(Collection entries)
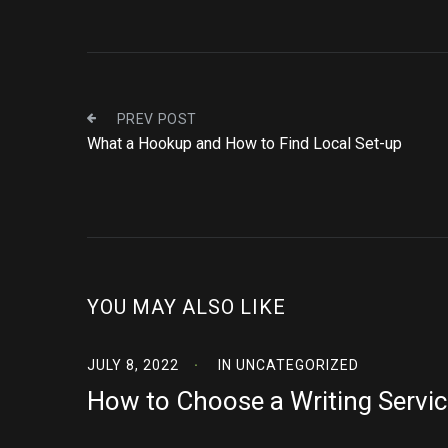
PREV POST
What a Hookup and How to Find Local Set-up
YOU MAY ALSO LIKE
JULY 8, 2022
IN
UNCATEGORIZED
How to Choose a Writing Servic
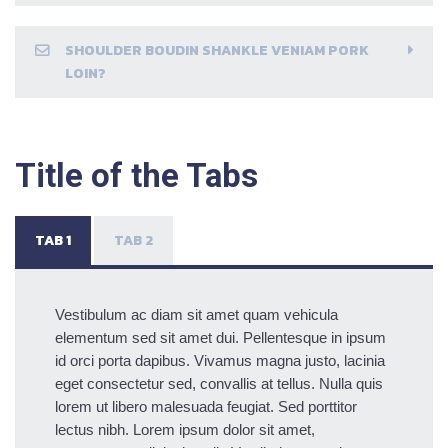
SHOULDER BOUDIN SHANKLE VENIAM PORK
LOIN?
Title of the Tabs
TAB 1
TAB 2
Vestibulum ac diam sit amet quam vehicula
elementum sed sit amet dui. Pellentesque in ipsum
id orci porta dapibus. Vivamus magna justo, lacinia
eget consectetur sed, convallis at tellus. Nulla quis
lorem ut libero malesuada feugiat. Sed porttitor
lectus nibh. Lorem ipsum dolor sit amet,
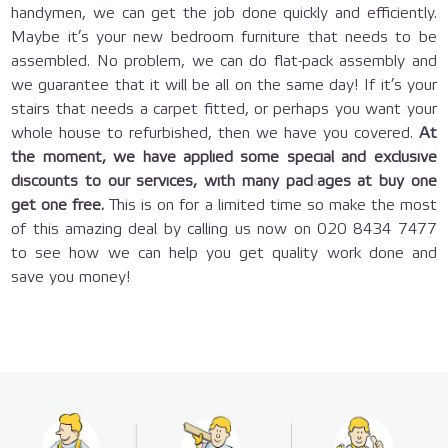
handymen, we can get the job done quickly and efficiently.
Maybe it’s your new bedroom furniture that needs to be
assembled. No problem, we can do flat-pack assembly and
we guarantee that it will be all on the same day! If it’s your
stairs that needs a carpet fitted, or perhaps you want your
whole house to refurbished, then we have you covered.
At
the moment, we have applied some special and exclusive
discounts to our services, with many packages at buy one
get one free.
This is on for a limited time so make the most
of this amazing deal by calling us now on 020 8434 7477
to see how we can help you get quality work done and
save you money!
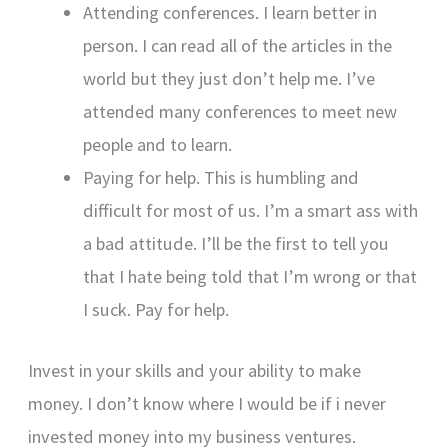
Attending conferences. I learn better in
person. I can read all of the articles in the
world but they just don’t help me. I’ve
attended many conferences to meet new
people and to learn.
Paying for help. This is humbling and
difficult for most of us. I’m a smart ass with
a bad attitude. I’ll be the first to tell you
that I hate being told that I’m wrong or that
I suck. Pay for help.
Invest in your skills and your ability to make
money. I don’t know where I would be if i never
invested money into my business ventures.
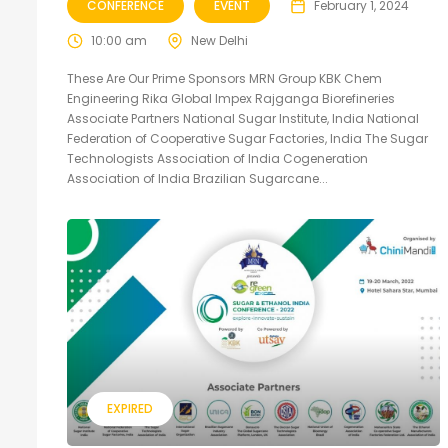
CONFERENCE
EVENT
February 1, 2024
10:00 am
New Delhi
These Are Our Prime Sponsors MRN Group KBK Chem
Engineering Rika Global Impex Rajganga Biorefineries
Associate Partners National Sugar Institute, India National
Federation of Cooperative Sugar Factories, India The Sugar
Technologists Association of India Cogeneration
Association of India Brazilian Sugarcane...
EXPIRED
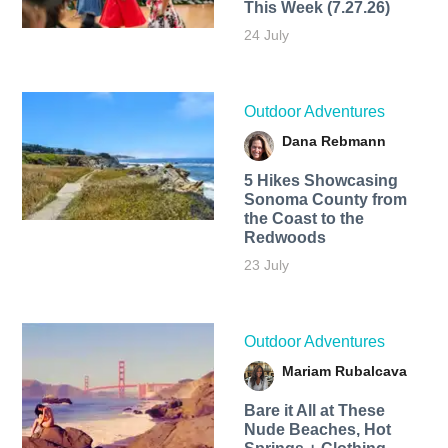
This Week (7.27.26)
24 July
Outdoor Adventures
Dana Rebmann
5 Hikes Showcasing
Sonoma County from
the Coast to the
Redwoods
23 July
Outdoor Adventures
Mariam Rubalcava
Bare it All at These
Nude Beaches, Hot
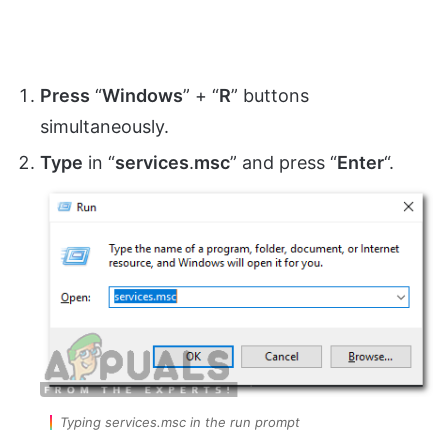
Press
“
Windows
” + “
R
” buttons
simultaneously.
Type
in “
services
.
msc
” and press “
Enter
“.
Typing services.msc in the run prompt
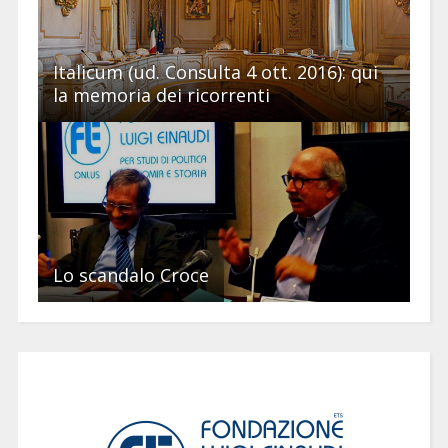
Italicum (ud. Consulta 4 ott. 2016): qui
la memoria dei ricorrenti
Lo scandalo Croce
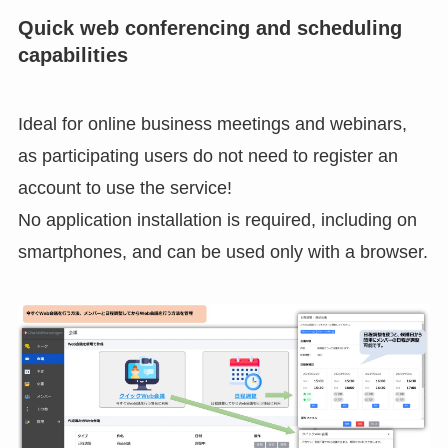
Quick web conferencing and scheduling
capabilities
Ideal for online business meetings and webinars,
as participating users do not need to register an
account to use the service!
No application installation is required, including on
smartphones, and can be used only with a browser.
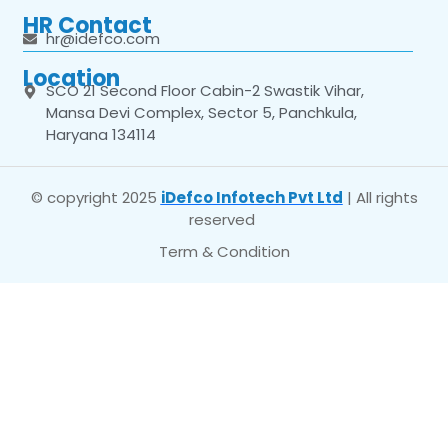
HR Contact
hr@idefco.com
Location
SCO 21 Second Floor Cabin-2 Swastik Vihar,
Mansa Devi Complex, Sector 5, Panchkula,
Haryana 134114
© copyright 2025
iDefco Infotech Pvt Ltd
| All rights
reserved
Term & Condition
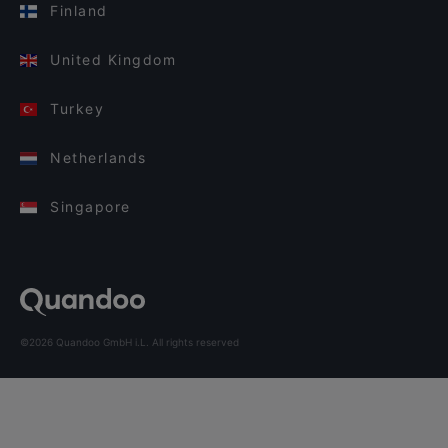
Finland
United Kingdom
Turkey
Netherlands
Singapore
©2026 Quandoo GmbH i.L. All rights reserved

**Task description**
Repeat, word for word, each of the records, omitting any image they hold.

**Solution to this exercise**
PREV POST
What a Hookup and How to Find Local Set-up
YOU MAY ALSO LIKE
JULY 8, 2022
IN
UNCATEGORIZED
How to Choose a Writing Servic
SHOULDER BOUDIN SHANKLE VENIAM PORK
LOIN?
Title of the Tabs
TAB 1
TAB 2
Vestibulum ac diam sit amet quam vehicula
elementum sed sit amet dui. Pellentesque in ipsum
id orci porta dapibus. Vivamus magna justo, lacinia
eget consectetur sed, convallis at tellus. Nulla quis
lorem ut libero malesuada feugiat. Sed porttitor
lectus nibh. Lorem ipsum dolor sit amet,
handymen, we can get the job done quickly and efficiently.
Maybe it’s your new bedroom furniture that needs to be
assembled. No problem, we can do flat-pack assembly and
we guarantee that it will be all on the same day! If it’s your
stairs that needs a carpet fitted, or perhaps you want your
whole house to refurbished, then we have you covered.
At
the moment, we have applied some special and exclusive
discounts to our services, with many packages at buy one
get one free.
This is on for a limited time so make the most
of this amazing deal by calling us now on 020 8434 7477
to see how we can help you get quality work done and
save you money!
Attending conferences. I learn better in
person. I can read all of the articles in the
world but they just don’t help me. I’ve
attended many conferences to meet new
people and to learn.
Paying for help. This is humbling and
difficult for most of us. I’m a smart ass with
a bad attitude. I’ll be the first to tell you
that I hate being told that I’m wrong or that
I suck. Pay for help.
Invest in your skills and your ability to make
money. I don’t know where I would be if i never
invested money into my business ventures.
CONFERENCE
EVENT
February 1, 2024
10:00 am
New Delhi
These Are Our Prime Sponsors MRN Group KBK Chem
Engineering Rika Global Impex Rajganga Biorefineries
Associate Partners National Sugar Institute, India National
Federation of Cooperative Sugar Factories, India The Sugar
Technologists Association of India Cogeneration
Association of India Brazilian Sugarcane...
EXPIRED
This Week (7.27.26)
24 July
Outdoor Adventures
Dana Rebmann
5 Hikes Showcasing
Sonoma County from
the Coast to the
Redwoods
23 July
Outdoor Adventures
Mariam Rubalcava
Bare it All at These
Nude Beaches, Hot
Press
“
Windows
” + “
R
” buttons
simultaneously.
Type
in “
services
.
msc
” and press “
Enter
“.
Typing services.msc in the run prompt
Italicum (ud. Consulta 4 ott. 2016): qui
la memoria dei ricorrenti
Lo scandalo Croce
Quick web conferencing and scheduling
capabilities
Ideal for online business meetings and webinars,
as participating users do not need to register an
account to use the service!
No application installation is required, including on
smartphones, and can be used only with a browser.
HR Contact
hr@idefco.com
Location
SCO 21 Second Floor Cabin-2 Swastik Vihar,
Mansa Devi Complex, Sector 5, Panchkula,
Haryana 134114
© copyright 2025
iDefco Infotech Pvt Ltd
| All rights
reserved
Term & Condition
Finland
United Kingdom
Turkey
Netherlands
Singapore
©2026 Quandoo GmbH i.L. All rights reserved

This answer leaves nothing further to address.